Tuesday, September 29, 2009

The Web Knows

We all get this weird feeling sometimes that the Web knows a lot about us but there's no way to know otherwise because the Web doesn't tells how much it knows. For me, it knows what magazines I read, what friends I share my photos with, what places I fly, what food and clothes I buy, where do I work, what movies I watch, what songs I like, what blogs I write...the list goes on and suddenly I shout.."Jesus, the Web knows more about me than my mother." But then I calm down knowing that its not going to tell anybody, at-least in near future. However Sir Tim Berners-Lee thinks otherwise, he believes that the web will reveal everything once we start to ask in a structured manner. 20 years ago as a frustrated Software Engineer Tim Berners-Lee invented the World Wide Web. Now he is frustrated again with how the web has evolved so far. As the head of W3C, he is now evangelizing the idea of linked data and semantic web. So what we would have will be a "Web of data" rather than "Web of documents". And I couldn't agree more with Tim, the current web however useful is still a mesh of incoherent, in-congruent and highly unstructured data which is bound to be replaced by Linked Data.  If you are fumbling with idea of how linked data is going to reframe the next web, Sir Tim's talk (on TED.com) on Linked Data is a must watch for everyone who wants to know where the Web is headed. He is pivotal in creating W3C design specs for Linked Data, some of the key points of which are:


  • Use URIs to identify things that you expose to the Web as resources.
  • Use HTTP URIs so that people can locate and look up (dereference) these things.
  • Provide useful information about the resource when its URI is dereferenced.
  • Include links to other, related URIs in the exposed data as a means of improving information discovery on the Web.

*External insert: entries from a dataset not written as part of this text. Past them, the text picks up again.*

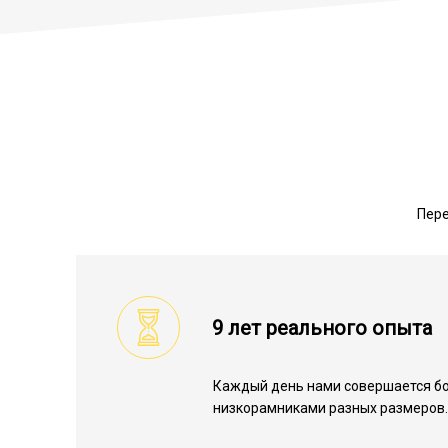
Пере
9 лет реального опыта
Каждый день нами совершается бо
низкорамниками разных размеров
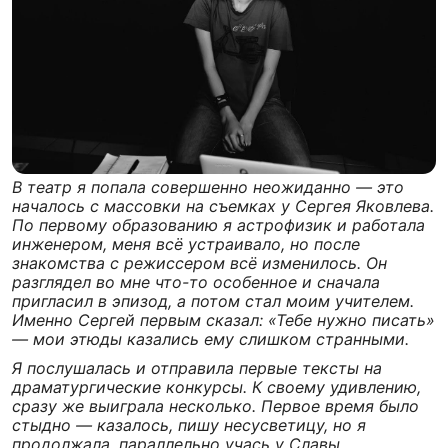
В театр я попала совершенно неожиданно — это
началось с массовки на съемках у Сергея Яковлева.
По первому образованию я астрофизик и работала
инженером, меня всё устраивало, но после
знакомства с режиссером всё изменилось. Он
разглядел во мне что-то особенное и сначала
пригласил в эпизод, а потом стал моим учителем.
Именно Сергей первым сказал: «Тебе нужно писать»
— мои этюды казались ему слишком странными.
Я послушалась и отправила первые тексты на
драматургические конкурсы. К своему удивлению,
сразу же выиграла несколько. Первое время было
стыдно — казалось, пишу несусветицу, но я
продолжала, параллельно учась у Славы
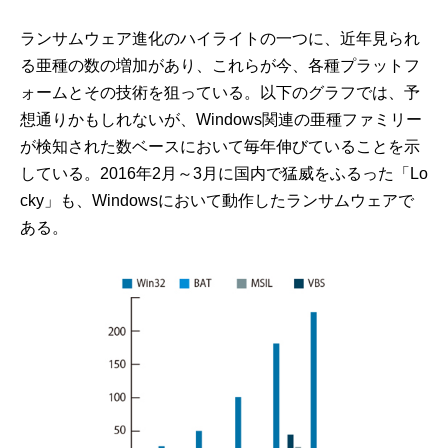
ランサムウェア進化のハイライトの一つに、近年見られ
る亜種の数の増加があり、これらが今、各種プラットフ
ォームとその技術を狙っている。以下のグラフでは、予
想通りかもしれないが、Windows関連の亜種ファミリー
が検知された数ベースにおいて毎年伸びていることを示
している。2016年2月～3月に国内で猛威をふるった「Lo
cky」も、Windowsにおいて動作したランサムウェアで
ある。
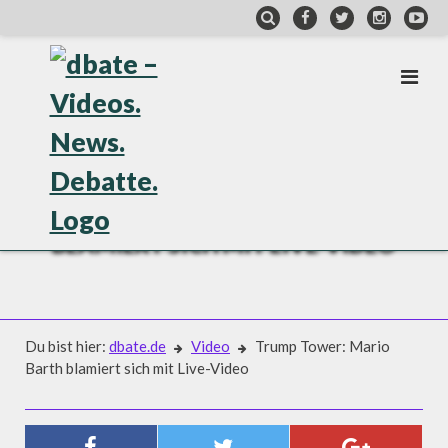
Skip
to
content
VIDEO
TRUMP TOWER: MARIO BARTH
BLAMIERT SICH MIT LIVE-VIDEO
Du bist hier:
dbate.de
Video
Trump Tower: Mario
Barth blamiert sich mit Live-Video
Video
TRUMP TOWER: MARIO BARTH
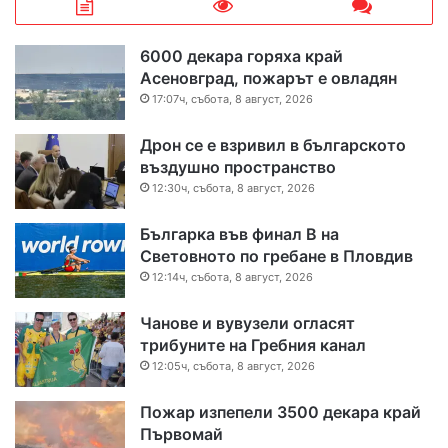
6000 декара горяха край
Асеновград, пожарът е овладян
17:07ч, събота, 8 август, 2026
Дрон се е взривил в българското
въздушно пространство
12:30ч, събота, 8 август, 2026
Българка във финал B на
Световното по гребане в Пловдив
12:14ч, събота, 8 август, 2026
Чанове и вувузели огласят
трибуните на Гребния канал
12:05ч, събота, 8 август, 2026
Пожар изпепели 3500 декара край
Първомай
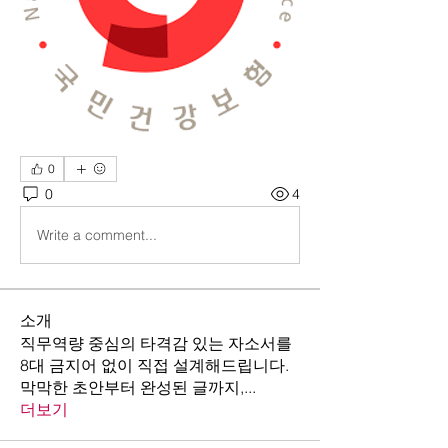
0
0
4
Write a comment...
소개
직무역량 중심의 타격감 있는 자소서를
8대 금지어 없이 직접 설계해드립니다.
막막한 초안부터 완성된 글까지,
...
더보기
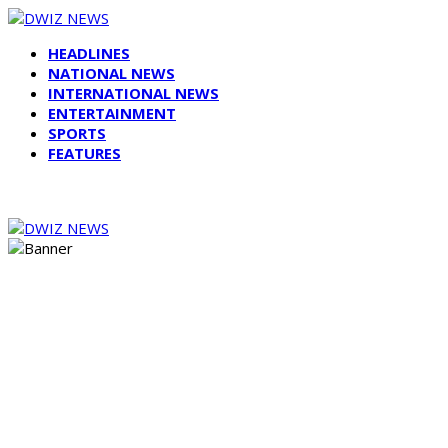
HEADLINES
NATIONAL NEWS
INTERNATIONAL NEWS
ENTERTAINMENT
SPORTS
FEATURES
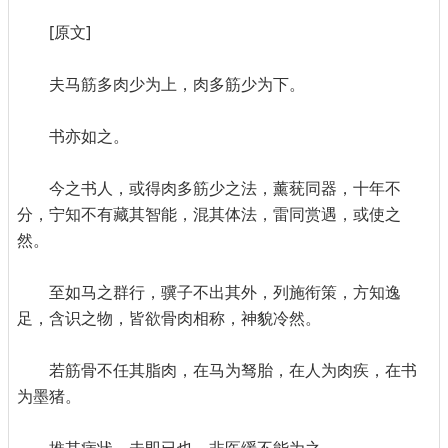
[原文]
夫马筋多肉少为上，肉多筋少为下。
书亦如之。
今之书人，或得肉多筋少之法，薰莸同器，十年不
分，宁知不有藏其智能，混其体法，雷同赏遇，或使之
然。
至如马之群行，骥子不出其外，列施衔策，方知逸
足，含识之物，皆欲骨肉相称，神貌冷然。
若筋骨不任其脂肉，在马为驽胎，在人为肉疾，在书
为墨猪。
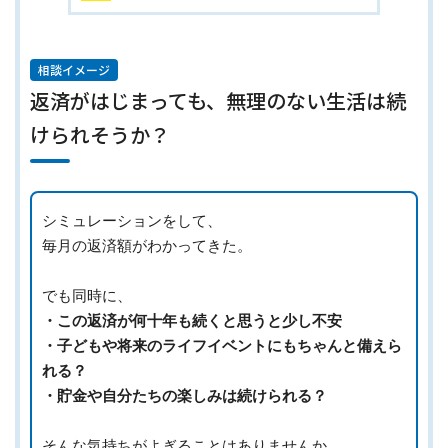
相談イメージ
返済がはじまっても、無理のない生活は続
けられそうか？
シミュレーションをして、
毎月の返済額がわかってきた。
でも同時に、
・この返済が何十年も続くと思うと少し不安
・子どもや将来のライフイベントにもちゃんと備えら
れる？
・貯金や自分たちの楽しみは続けられる？
そんな気持ちがよぎることはありませんか。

Technically nothing new is going on here but logically the world is changing. However the transformation is easier said than done. There are uncountable websites with unstructured data which no doubt amass valuable information that can't be ignored. Currently there are two possible ways of integrating this data with semantic web, one is that websites themselves expose their data with webservices and other is to scrape those websites to collect and organize the data. The first option being more plausible is also more easier to implement. Later in this article we will see how web scraping really works and what problems confront it. The below image depicts how many websites have opened their webservice and are currently participating in Semantic Web as datasets and these datasets are increasing exponentially.

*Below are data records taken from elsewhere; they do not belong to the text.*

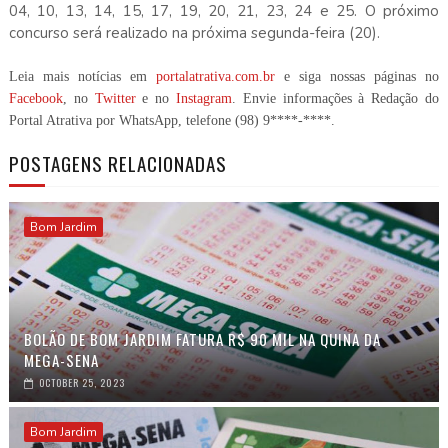
04, 10, 13, 14, 15, 17, 19, 20, 21, 23, 24 e 25. O próximo
concurso será realizado na próxima segunda-feira (20).
Leia mais notícias em
portalatrativa.com.br
e siga nossas páginas no
Facebook
, no
Twitter
e no
Instagram
. Envie informações à Redação do
Portal Atrativa por WhatsApp, telefone
(98) 9****-****
.
POSTAGENS RELACIONADAS
Bom Jardim
BOLÃO DE BOM JARDIM FATURA R$ 90 MIL NA QUINA DA
MEGA-SENA
OCTOBER 25, 2023
Bom Jardim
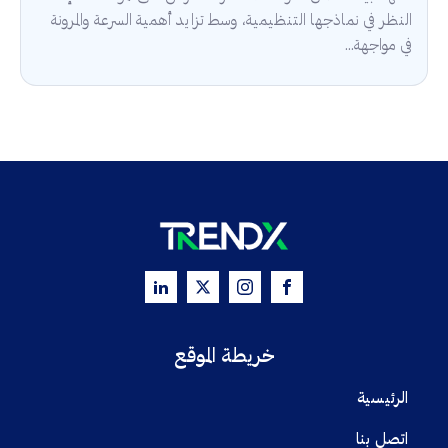
النظر في نماذجها التنظيمية، وسط تزايد أهمية السرعة والمرونة
في مواجهة...
خريطة الموقع
الرئيسية
اتصل بنا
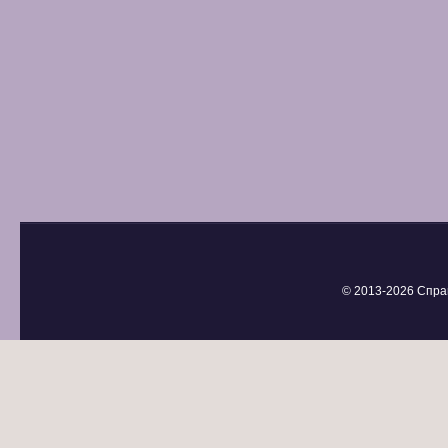
© 2013-
2026 Спра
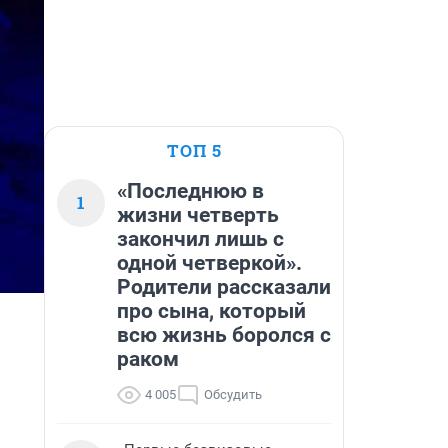
ТОП 5
«Последнюю в
1
жизни четверть
закончил лишь с
одной четверкой».
Родители рассказали
про сына, который
всю жизнь боролся с
раком
4 005
Обсудить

So the "Web of data", as some call it Web 3.0, will eventually encourage web sites to expose themselves as Web Services. And we are now witnessing such services already surfacing on the horizon with giants like Google, Yahoo, Amazon and Thomson Reuters joining the bandwagon. Lets us take a brief look at some of these exciting webservices.


My personal favorite is OpenCalais which is probably the best current example of Linked Data which is a type of structured data recommended by Sir Lee. OpenCalais API was launched on Feb '08  by the international business and financial news giant Thomson Reuters. The reason why I favor OpenCalais is the ease with which Linked Data can be generated. The users passed unstructured HTML in API and it turns  into semantically marked up data. The linking is more profound in categories such as 'people,' 'places,' 'companies' and few more. This way, third party applications and sites can build interesting new things from that data - one of the defining principles of Linked Data.

Thomson Reuters is not alone, Wolfram Research launched a "computational knowledge engine" called Wolfram|Alpha in May '09 which is not Google killer as some predicted. With a search engine-like interface Wolfram|Alpha serves natural language query like Google but it also does some interesting computation on the retrieved data.  Wolfram|Alpha is more inclined towards consuming structured data rather than generating it. Wolfram|Alpha is one of the few existing products that marks the beginning of era when machines will consume human generated content.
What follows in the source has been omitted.